L’irresistibile protettivo e onnipotente richiamo della vendetta

L’irresistibile protettivo e onnipotente richiamo della vendetta

Per quanto razionalmente indifendibile la vendetta possiede una potente forza attrattiva. Difficilmente si è esenti da desideri e fantasie di vendetta verso chi sentiamo autore di una scorrettezza, che per lo più e fortunatamente rimangono solo nella mente. Prolifera di spettatori emotivamente partecipi la filmografia con storie di vendetta.
La vendetta non ha mai buone ragioni, argomenti che la rendano oggettivamente indispensabile e positiva, poiché è un risarcimento distruttivo, che aspira a riprodurre una ferita che si è patita. È un moto palesemente mortifero.

Dunque v’è da chiedersi perché è irrefrenabile la fantasia di vendicarsi, nonostante sia riprovevole?

Poiché nulla di ciò che viviamo psichicamente è privo di una ragione, ancorché possa non possedere buon senso o ragionevolezza, ancorché possa apparire dannoso, ogni movimento emotivo, ogni atto psichico nasce e si impone perseguendo uno scopo, lo stesso scopo imperativo, che sovente opera in modo inconscio: proteggere noi stessi, ciò che abbiamo caro e ciò che ci tiene integri.

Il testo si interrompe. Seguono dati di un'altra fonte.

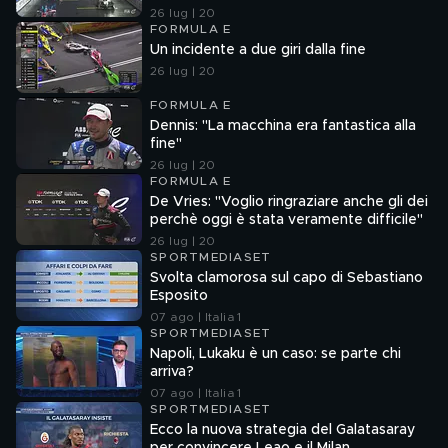
26 lug | 20
FORMULA E
Un incidente a due giri dalla fine
26 lug | 20
FORMULA E
Dennis: "La macchina era fantastica alla
fine"
26 lug | 20
FORMULA E
De Vries: "Voglio ringraziare anche gli dei
perchè oggi è stata veramente difficile"
26 lug | 20
SPORTMEDIASET
Svolta clamorosa sul capo di Sebastiano
Esposito
07 ago | Italia 1
SPORTMEDIASET
Napoli, Lukaku è un caso: se parte chi
arriva?
07 ago | Italia 1
SPORTMEDIASET
Ecco la nuova strategia del Galatasaray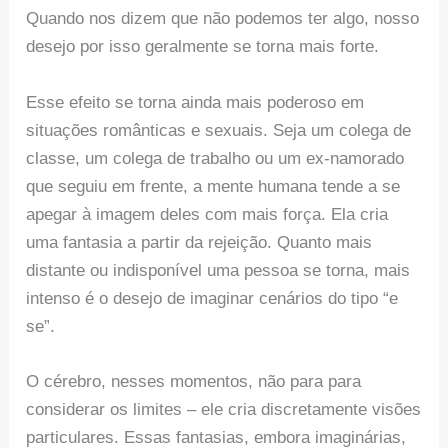
Quando nos dizem que não podemos ter algo, nosso
desejo por isso geralmente se torna mais forte.
Esse efeito se torna ainda mais poderoso em
situações românticas e sexuais. Seja um colega de
classe, um colega de trabalho ou um ex-namorado
que seguiu em frente, a mente humana tende a se
apegar à imagem deles com mais força. Ela cria
uma fantasia a partir da rejeição. Quanto mais
distante ou indisponível uma pessoa se torna, mais
intenso é o desejo de imaginar cenários do tipo “e
se”.
O cérebro, nesses momentos, não para para
considerar os limites – ele cria discretamente visões
particulares. Essas fantasias, embora imaginárias,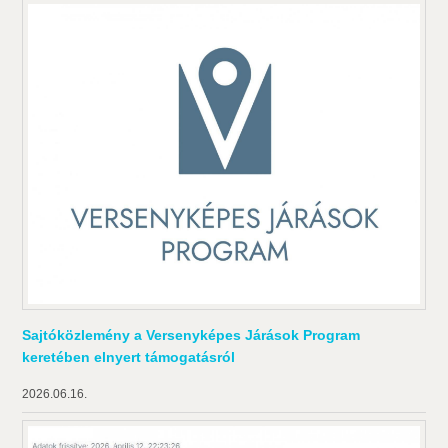
Sajtóközlemény a Versenyképes Járások Program
keretében elnyert támogatásról
2026.06.16.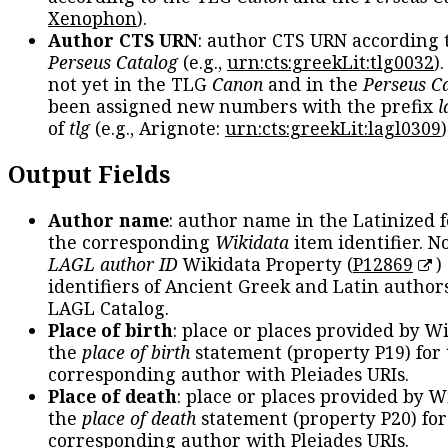
Xenophon
).
Author CTS URN
: author CTS URN according 
Perseus Catalog
(e.g.,
urn:cts:greekLit:tlg0032
)
not yet in the TLG
Canon
and in the
Perseus C
been assigned new numbers with the prefix
l
of
tlg
(e.g., Arignote:
urn:cts:greekLit:lagl0309
)
Output Fields
Author name
: author name in the Latinized 
the corresponding
Wikidata
item identifier. N
LAGL author ID
Wikidata Property (
P12869
)
identifiers of Ancient Greek and Latin author
LAGL Catalog.
Place of birth
: place or places provided by W
the
place of birth
statement (property P19) for
corresponding author with Pleiades URIs.
Place of death
: place or places provided by W
the
place of death
statement (property P20) for
corresponding author with Pleiades URIs.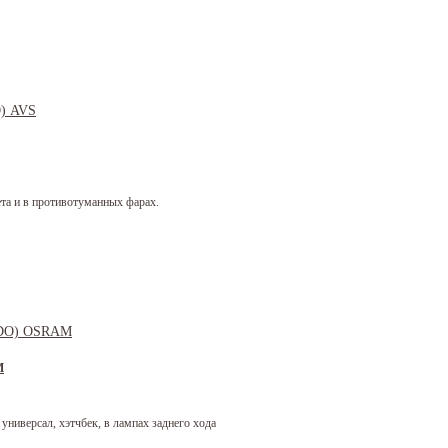
та и в противотуманных фарах.
M
универсал, хэтчбек, в лампах заднего хода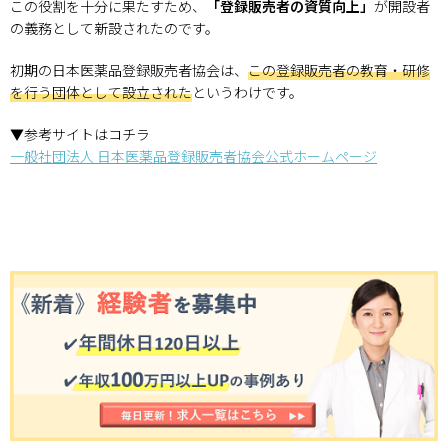
この役割を十分に果たすため、
「登録販売者の資質向上」
が開設者
の義務として新設されたのです。
初期の日本医薬品登録販売者協会は、
この登録販売者の教育・研修
を行う団体として設立された
というわけです。
▼参考サイトはコチラ
一般社団法人 日本医薬品登録販売者協会公式ホームページ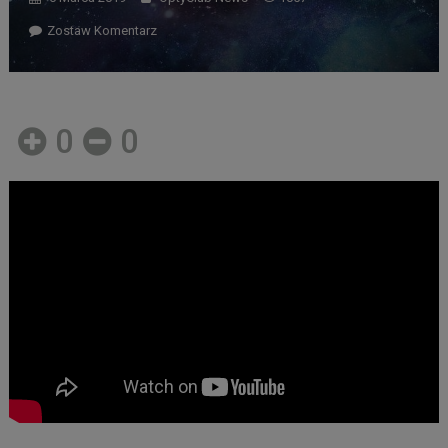
Zostaw Komentarz
0
0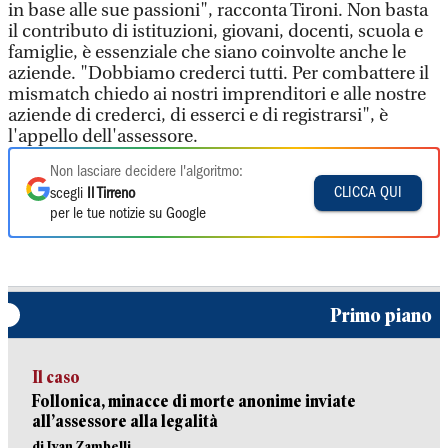
in base alle sue passioni", racconta Tironi. Non basta
il contributo di istituzioni, giovani, docenti, scuola e
famiglie, è essenziale che siano coinvolte anche le
aziende. "Dobbiamo crederci tutti. Per combattere il
mismatch chiedo ai nostri imprenditori e alle nostre
aziende di crederci, di esserci e di registrarsi", è
l'appello dell'assessore.
Non lasciare decidere l'algoritmo:
CLICCA QUI
scegli
Il Tirreno
per le tue notizie su Google
Primo piano
Il caso
Follonica, minacce di morte anonime inviate
all’assessore alla legalità
di Ivan Zambelli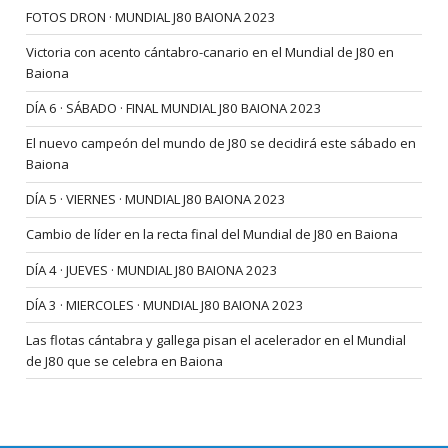
FOTOS DRON · MUNDIAL J80 BAIONA 2023
Victoria con acento cántabro-canario en el Mundial de J80 en
Baiona
DÍA 6 · SÁBADO · FINAL MUNDIAL J80 BAIONA 2023
El nuevo campeón del mundo de J80 se decidirá este sábado en
Baiona
DÍA 5 · VIERNES · MUNDIAL J80 BAIONA 2023
Cambio de líder en la recta final del Mundial de J80 en Baiona
DÍA 4 · JUEVES · MUNDIAL J80 BAIONA 2023
DÍA 3 · MIERCOLES · MUNDIAL J80 BAIONA 2023
Las flotas cántabra y gallega pisan el acelerador en el Mundial
de J80 que se celebra en Baiona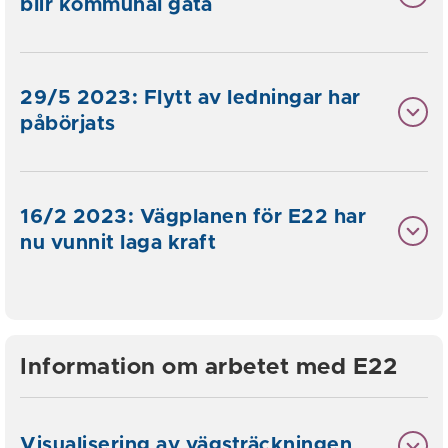
blir kommunal gata
29/5 2023: Flytt av ledningar har
påbörjats
16/2 2023: Vägplanen för E22 har
nu vunnit laga kraft
Information om arbetet med E22
Visualisering av vägsträckningen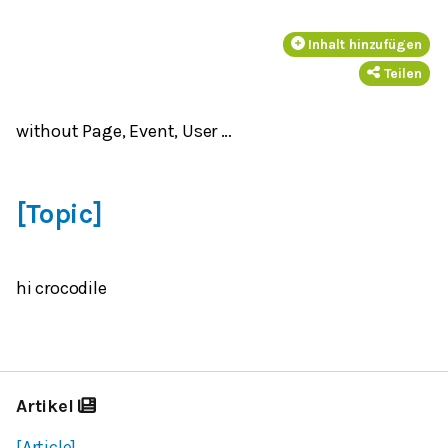
Inhalt hinzufügen
Teilen
without Page, Event, User …
[Topic]
hi crocodile
Artikel
[Article]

Sicché, anche nell’affiorare del desiderio di vendetta è da ricercare la potente e prepotente meccanica psicologica che presidia e difende il nostro io, in barba al buon senso, alla morale, alla ragionevolezza.

La fantasia di vendetta, e ancor di più il suo compimento, immergono in un’esperienza inebriante e indicibile, inammissibile per una ragione che richiede un principio di realtà: l’onnipotenza.
Nell’immaginare di danneggiare chi ci ha danneggiati, nell’immaginare e augurarci il suo dolore, ci si inoltra in un territorio che oltrepassa il confine della nostra condizione umana. È il territorio della morte, dell’essere autori di morte. Il dominio della morte non riguarda solo l’interruzione di una vita, ma anche ogni esperienza in cui vi sia una ferita, una separazione, un dolore.
Annichilire un essere umano, lacerare i suoi sentimenti, ferirlo emotivamente e non solo, consentono un’inconfessabile esperienza di potere: il potere di perpetrare un danno, emotivo o fisico, a un’altra persona. Un gesto che eccede i confini della limitatezza umana, violandoli attraverso l’atto di ferire qualcuno, per lasciarvi il proprio segno di morte.

La vendetta per questo, per il suo fondamento onnipotente, è un risarcimento, un rammendo, una riparazione psicologica. Quando accade di subire un torto, quando siamo soverchiati da qualcuno che ci inganna o umilia, si precipita in una condizione di vulnerabilità, siamo esposti alla nostra fragilità. Nella scorrettezza subita si rispecchia la nostra debolezza, di essere disarmati e indifesi nel rapporto con cui ha avuto il potere di ferirci, di lasciare su noi il suo taglio. E dove vi è un taglio accorre il nostro inconscio con le sue cure, con le sue strategia riparatorie.

Vendicarsi, anche solo fantasticarlo, è un farmaco cicatrizzante, perché ci libra e solleva in un gesto onnipotente, che ci restituisce un sentimento di forza e di potere.
Non raramente il sentimento di fragilità, di vulnerabilità, di marginalità innesca nell’inconscio un moto protettivo, spingendo verso la vendetta. Con la sua irragionevole onnipotenza di mettere a morte sentimenti, idee, ricordi, sorrisi, persino esseri umani, conforta il bisogno del proprio io di sottrarsi alla fragilità.